Sade Alexis is participating in Hope Meets Action, an exhibition led by the B.C. Black History Awareness Society at Royal B.C. Museum

Sade Alexis, Rosemary, 2021, 14”x16”, ink and watercolour on paper.

Sade Alexis, Rosemary, 2021, 14”x16”, ink and watercolour on paper.

 
 
 

B.C. Black History Awareness Society presents Hope Meets Action: Echoes Through the Black Continuum in partnership with the Royal B.C. Museum, where the exhibition runs to March 1, 2022.

 

LOCAL ILLUSTRATOR Sade Alexis has been drawing for as long as she can remember—and her drive to draw has evolved along with her lived experience as a Black person.

“I like that illustration by definition is communicating a specific idea to a viewer,” Alexis tells Stir. “Drawing and art have also always been a way for me to do something about the way I feel about Blackness. It started as a way for me to deal with the pain we experience. As I’ve grown as an artist and a Black woman, it’s been a way to cultivate my love for my Blackness and my community.”

One way Alexis is expressing that love is through Hope Meets Action: Hope Meets Action: Echoes Through the Black Continuum.

B.C. Black History Awareness Society is presenting the multimedia exhibition in partnership with Royal B.C. Museum in Victoria, where the show runs to March 1, 2022. It showcases the living history of Black British Columbians and explores Black belonging, all told by the local Black community for the first time.

The exhibition is curated by Joshua Tecumseh F. Robertson, a founding board member of the Hogan’s Alley Society, which works to redress the displacement of people of African descent and advance their social, political, economic and cultural well-being. His recent work has focused on decolonial curation of Black art in historically colonial spaces. 

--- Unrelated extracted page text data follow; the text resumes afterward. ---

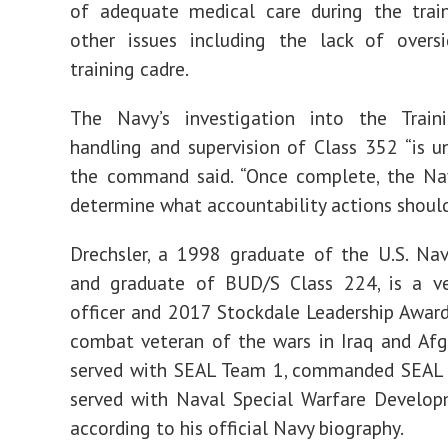
of adequate medical care during the trai
other issues including the lack of overs
training cadre.
The Navy’s investigation into the Traini
handling and supervision of Class 352 “is un
the command said. “Once complete, the Nav
determine what accountability actions should
Drechsler, a 1998 graduate of the U.S. Na
and graduate of BUD/S Class 224, is a v
officer and 2017 Stockdale Leadership Award 
combat veteran of the wars in Iraq and Afg
served with SEAL Team 1, commanded SEAL
served with Naval Special Warfare Develop
according to his official Navy biography.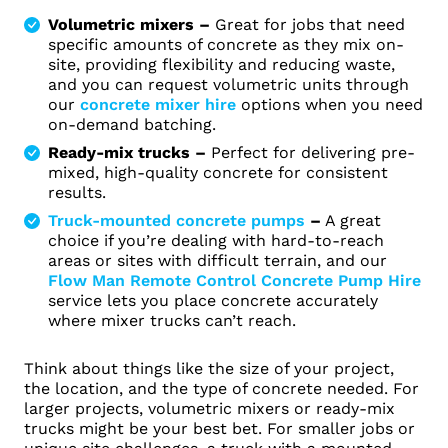
Volumetric mixers –
Great for jobs that need
specific amounts of concrete as they mix on-
site, providing flexibility and reducing waste,
and you can request volumetric units through
our
concrete mixer hire
options when you need
on‑demand batching.
Ready-mix trucks –
Perfect for delivering pre-
mixed, high-quality concrete for consistent
results.
Truck-mounted concrete pumps
–
A great
choice if you’re dealing with hard-to-reach
areas or sites with difficult terrain, and our
Flow Man Remote Control Concrete Pump Hire
service lets you place concrete accurately
where mixer trucks can’t reach.
Think about things like the size of your project,
the location, and the type of concrete needed. For
larger projects, volumetric mixers or ready-mix
trucks might be your best bet. For smaller jobs or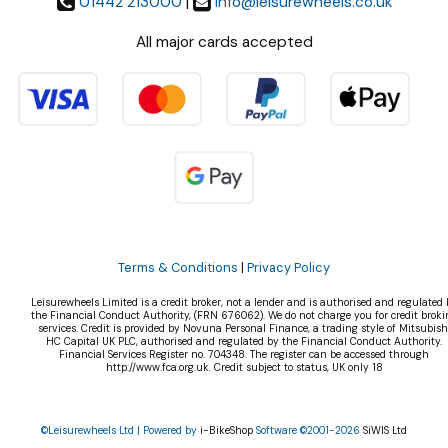
01442 213000
|
info@leisurewheels.co.uk
All major cards accepted
Terms & Conditions
|
Privacy Policy
Leisurewheels Limited is a credit broker, not a lender and is authorised and regulated 
the Financial Conduct Authority, (FRN 676062). We do not charge you for credit broki
services. Credit is provided by Novuna Personal Finance, a trading style of Mitsubish
HC Capital UK PLC, authorised and regulated by the Financial Conduct Authority.
Financial Services Register no. 704348. The register can be accessed through
http://www.fca.org.uk. Credit subject to status, UK only 18
©Leisurewheels Ltd | Powered by
i-BikeShop
Software ©2001-2026
SiWIS Ltd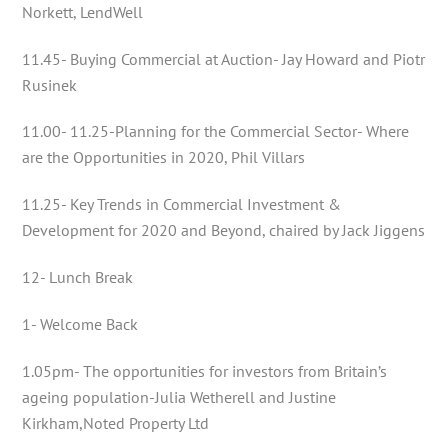
Norkett, LendWell
11.45- Buying Commercial at Auction- Jay Howard and Piotr
Rusinek
11.00- 11.25-Planning for the Commercial Sector- Where
are the Opportunities in 2020, Phil Villars
11.25- Key Trends in Commercial Investment &
Development for 2020 and Beyond, chaired by Jack Jiggens
12- Lunch Break
1- Welcome Back
1.05pm- The opportunities for investors from Britain’s
ageing population-Julia Wetherell and Justine
Kirkham,Noted Property Ltd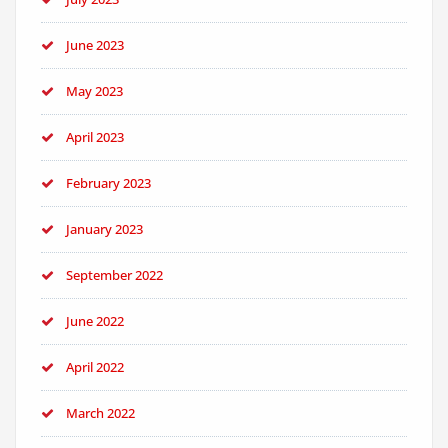
June 2023
May 2023
April 2023
February 2023
January 2023
September 2022
June 2022
April 2022
March 2022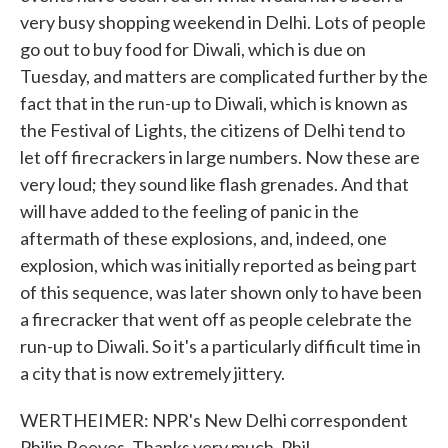
very busy shopping weekend in Delhi. Lots of people
go out to buy food for Diwali, which is due on
Tuesday, and matters are complicated further by the
fact that in the run-up to Diwali, which is known as
the Festival of Lights, the citizens of Delhi tend to
let off firecrackers in large numbers. Now these are
very loud; they sound like flash grenades. And that
will have added to the feeling of panic in the
aftermath of these explosions, and, indeed, one
explosion, which was initially reported as being part
of this sequence, was later shown only to have been
a firecracker that went off as people celebrate the
run-up to Diwali. So it's a particularly difficult time in
a city that is now extremely jittery.
WERTHEIMER: NPR's New Delhi correspondent
Philip Reeves. Thanks very much, Phil.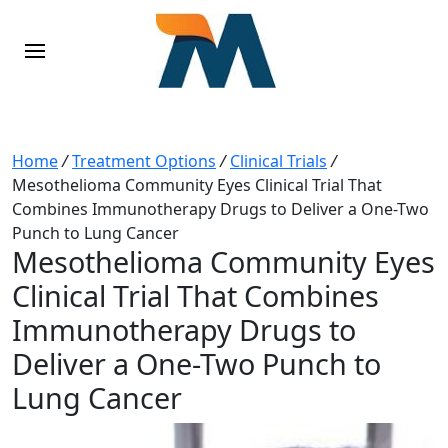
Home
/
Treatment Options
/
Clinical Trials
/
Mesothelioma Community Eyes Clinical Trial That
Combines Immunotherapy Drugs to Deliver a One-Two
Punch to Lung Cancer
Mesothelioma Community Eyes
Clinical Trial That Combines
Immunotherapy Drugs to
Deliver a One-Two Punch to
Lung Cancer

Brooklyn-based Rodney Hazard—a multidisciplinary artist, creative director, DJ, musician, and founder of Le Loup Studios—designed Hope Meets Action, which features visual art, photography, videos, and more. Black people are invited to participate by calling a phone number and sharing their story “of Black joy, pain, connection, culture and community”; some of the audio recordings will be played as part of the exhibition.

"It’s important for us to see depictions of ourselves and to learn our history from our own people, to go to an exhibition for us, by us."

One of Alexis’s artworks emblazons the exhibition’s poster, an illustration called Rosemary (originally commissioned by Gordon Neighbourhood House) of the late Rosemary Brown.

Born in Kingston, Jamaica in 1930, Brown acquired a Master’s of Social Work from UBC and entered politics in 1972 as a New Democratic Party candidate, going on to become Canada's first Black female member of a provincial legislature. In 1975 she ran for leadership of the federal NDP—the first woman to run for leadership of a federal political party—with the slogan “Brown is Beautiful”. She dedicated her life to advocating for Black people and women.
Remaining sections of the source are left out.